Sometime in the early 2000s or so, I got a check out of the blue for a refund of those fees. Someone had sued and won stating that California’s registration fees for such vehicles was an illegal infringement of interstate commerce, and clearly they won.

OK, so California adopts the Federal Emission standards. However, as I understand it, the inspection process is under state control. So any car that meets stricter California standards gets a pass and a two-year sticker. But if you’re closer to the federal limit, it’s more risky that something might go out of adjustment, so if you don’t pass the California standards (but do pass the Federal), you pass but get a one-month sticker.

I’d think that would be legal and would pretty quickly make the sale or importation of cars that don’t pass the stricter standards pretty limited in California.

Why on earth would it be legal? California couldn’t charge an extra fee for out of state cars - why could they get away with requiring 12 inspections per year of out of cars?

Let’s not be silly here.

Never mind legal. Is this something California voters will accept? This strikes me as something that would piss off a lot of constituents. Even the Trump hating ones.

Of course California has to comply with the federal standards. But stricter California standards would still comply with the federal standards. It’s not like the federal standards are going to set some minimum amount of pollution that vehicles are required to produce.

Are states allowed to set different standards for window tinting?

They’re not charging an extra fee for out of state cars or requiring extra inspections for out-of-state cars, they’re saying you need to be inspected more often if you are too close to the Federal standards. There are out-of state cars which would meet the higher standards and as it wouldn’t be illegal to sell cars that met the Federal standards in California so there would be California cars that that required more frequent inspections.

The interplay of the Interstate Commerce Clause and the judicature regarding federal pre-emption are not simple matters. First-year law students read a series of cases on things like short-coupled freight trains and curved truck mudflaps.
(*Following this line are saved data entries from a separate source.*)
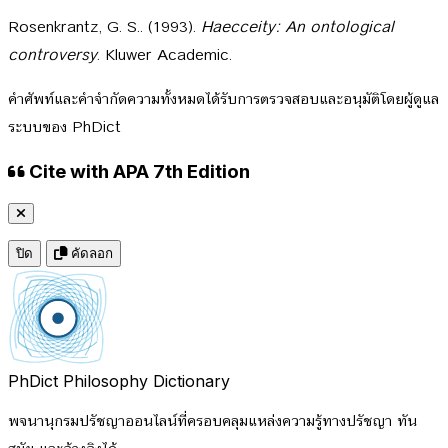
Rosenkrantz, G. S.. (1993).
Haecceity: An ontological
controversy
. Kluwer Academic.
คำศัพท์และคำจำกัดความทั้งหมดได้รับการตรวจสอบและอนุมัติโดยผู้ดูแล
ระบบของ PhDict
Cite with APA 7th Edition
ปิด
คัดลอก
PhDict
Philosophy Dictionary
พจนานุกรมปรัชญาออนไลน์ที่ครอบคลุมแหล่งความรู้ทางปรัชญา ทัน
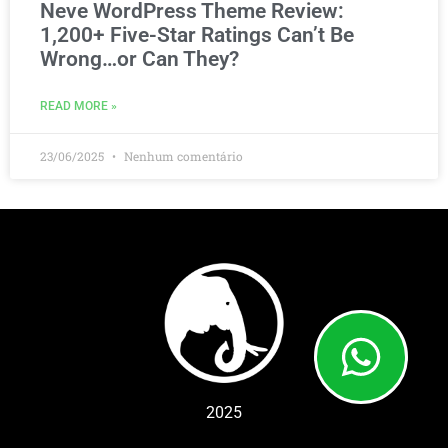
Neve WordPress Theme Review:
1,200+ Five-Star Ratings Can’t Be
Wrong…or Can They?
READ MORE »
23/06/2025
Nenhum comentário
2025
But basically, states may have their own health and safety regulations unless those would impermissibly burden interstate commerce, as for instance, if it would keep you from being able to drive the same vehicle from one state to another. And when Congress has undertaken to regulate a particular area of interstate commerce, that regulation preempts any state efforts to regulate the same aspect.
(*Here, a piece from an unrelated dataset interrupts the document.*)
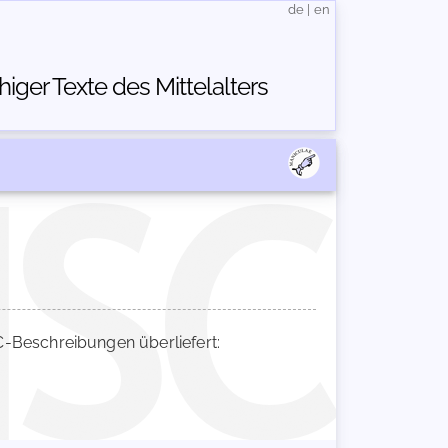
de
|
en
ger Texte des Mittelalters
Beschreibungen überliefert:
As I understand it, the Clean Air Act would ordinarily preempt any state regs on the same subject. But one of the compromises made to get it passed was to allow this waiver for California’s preexisting stricter laws.
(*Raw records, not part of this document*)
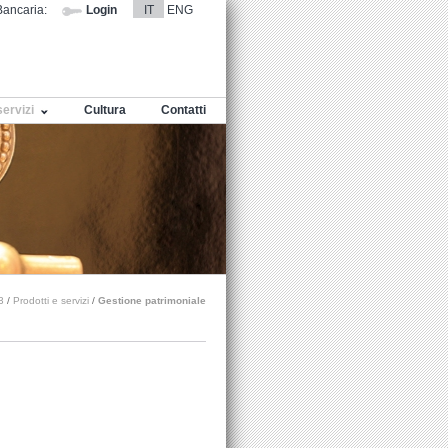
ancaria:
Login
IT
ENG
servizi
Cultura
Contatti
3
/
Prodotti e servizi
/
Gestione patrimoniale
Sure, and if the Feds decided to preempt those laws, which Uncle Sam has not done, the states would likely be out of Schlitz.

This scheme is even more burdensome than the out-of-state registration fee I had to pay, and courts ruled that fee an unconstitutional interference in interstate commerce.

If the Feds make a standard that “this” is an acceptable level of pollution, and under the Clean Air Act the Feds don’t give a waiver to California to tinker with that standard, then the Federal standard is the standard and states can’t tinker with it. Welcome to Federalism. It doesn’t always result in my preferred policy.

So basically, as Chronos expressed better than me, the Feds can mandate some minimum degree of pollution? Wow.

In any case, I don’t understand why it’s okay for a state where cannabis is illegal to bar the importation of cannabis from another state where it’s legal, but not for a state to bar the importation of certain vehicles from another state if those vehicles are illegal in the former and not in the latter.